PROBLEM TO SOLVE
Copy out the lines beginning at the one with "Now, for the" and ending at the last line of the data, both included; pictures stay out.

AVAILABLE DATA
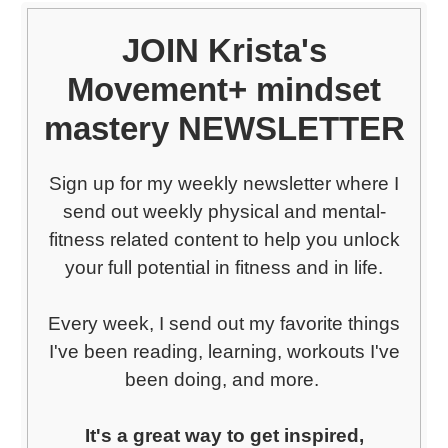
JOIN Krista's
Movement+ mindset
mastery NEWSLETTER
Sign up for my weekly newsletter where I
send out weekly physical and mental-
fitness related content to help you unlock
your full potential in fitness and in life.
Every week, I send out my favorite things
I've been reading, learning, workouts I've
been doing, and more.
It's a great way to get inspired,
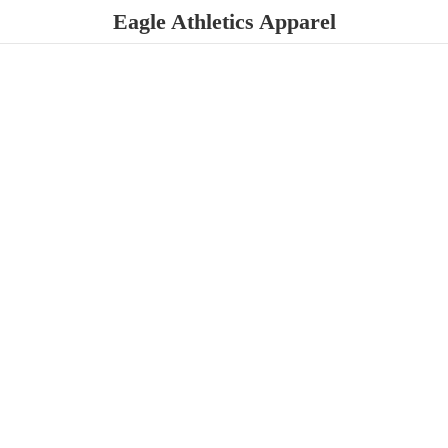
Eagle
Athletics Apparel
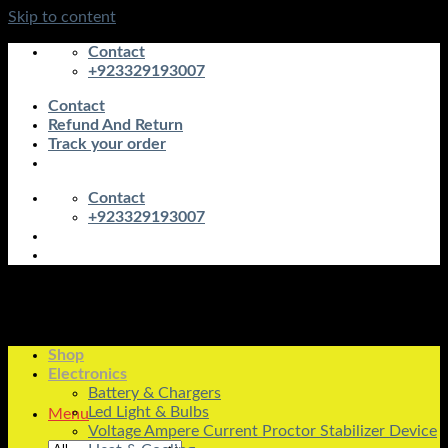
Skip to content
Contact
+923329193007
Contact
Refund And Return
Track your order
Contact
+923329193007
Shop
Electronics
Battery & Chargers
Led Light & Bulbs
Menu
Voltage Ampere Current Proctor Stabilizer Device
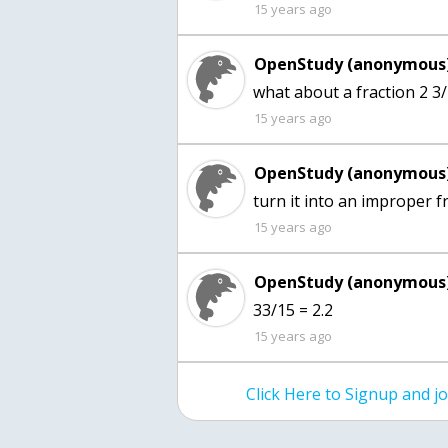
15 years ago
OpenStudy (anonymous)
15 years ago
OpenStudy (anonymous)
turn it into an improper f
15 years ago
OpenStudy (anonymous)
33/15 = 2.2
15 years ago
Click Here to Signup and 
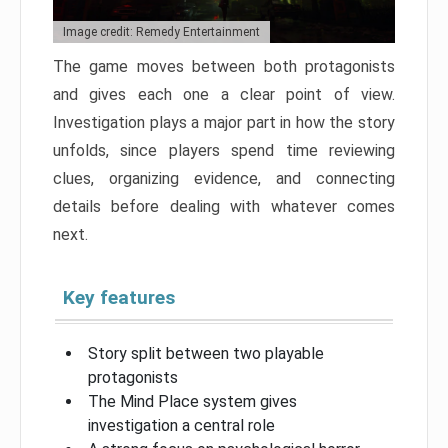
Image credit: Remedy Entertainment
The game moves between both protagonists
and gives each one a clear point of view.
Investigation plays a major part in how the story
unfolds, since players spend time reviewing
clues, organizing evidence, and connecting
details before dealing with whatever comes
next.
Key features
Story split between two playable
protagonists
The Mind Place system gives
investigation a central role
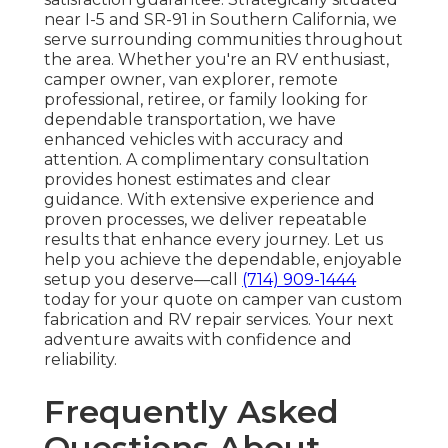
near I-5 and SR-91 in Southern California, we
serve surrounding communities throughout
the area. Whether you're an RV enthusiast,
camper owner, van explorer, remote
professional, retiree, or family looking for
dependable transportation, we have
enhanced vehicles with accuracy and
attention. A complimentary consultation
provides honest estimates and clear
guidance. With extensive experience and
proven processes, we deliver repeatable
results that enhance every journey. Let us
help you achieve the dependable, enjoyable
setup you deserve—call
(714) 909-1444
today for your quote on camper van custom
fabrication and RV repair services. Your next
adventure awaits with confidence and
reliability.
Frequently Asked
Questions About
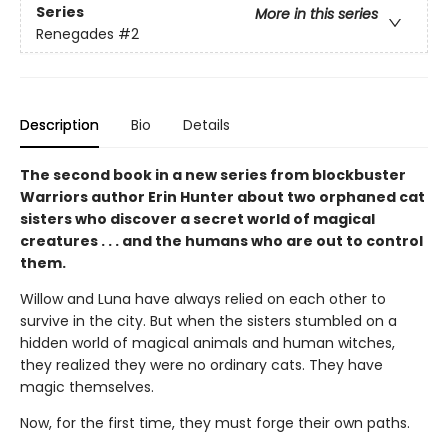
Series
More in this series
Renegades
#2
Description
Bio
Details
The second book in a new series from blockbuster
Warriors author Erin Hunter about two orphaned cat
sisters who discover a secret world of magical
creatures . . . and the humans who are out to control
them.
Willow and Luna have always relied on each other to
survive in the city. But when the sisters stumbled on a
hidden world of magical animals and human witches,
they realized they were no ordinary cats. They have
magic themselves.
Now, for the first time, they must forge their own paths.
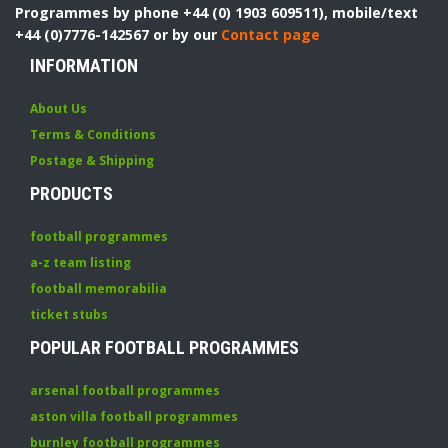
Programmes by phone +44 (0) 1903 609511), mobile/text
+44 (0)7776-142567 or by our
Contact page
INFORMATION
About Us
Terms & Conditions
Postage & Shipping
PRODUCTS
football programmes
a-z team listing
football memorabilia
ticket stubs
POPULAR FOOTBALL PROGRAMMES
arsenal football programmes
aston villa football programmes
burnley football programmes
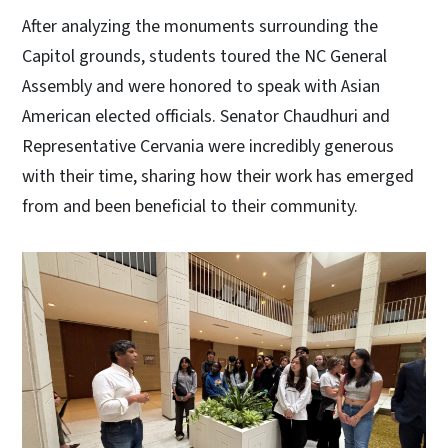
After analyzing the monuments surrounding the
Capitol grounds, students toured the NC General
Assembly and were honored to speak with Asian
American elected officials. Senator Chaudhuri and
Representative Cervania were incredibly generous
with their time, sharing how their work has emerged
from and been beneficial to their community.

PROBLEM SOLUTION
Now, for the first time, they must forge their own paths.
Programmes by phone +44 (0) 1903 609511), mobile/text
+44 (0)7776-142567 or by our
Contact page
INFORMATION
About Us
Terms & Conditions
Postage & Shipping
PRODUCTS
football programmes
a-z team listing
football memorabilia
ticket stubs
POPULAR FOOTBALL PROGRAMMES
arsenal football programmes
aston villa football programmes
burnley football programmes
After analyzing the monuments surrounding the
Capitol grounds, students toured the NC General
Assembly and were honored to speak with Asian
American elected officials. Senator Chaudhuri and
Representative Cervania were incredibly generous
with their time, sharing how their work has emerged
from and been beneficial to their community.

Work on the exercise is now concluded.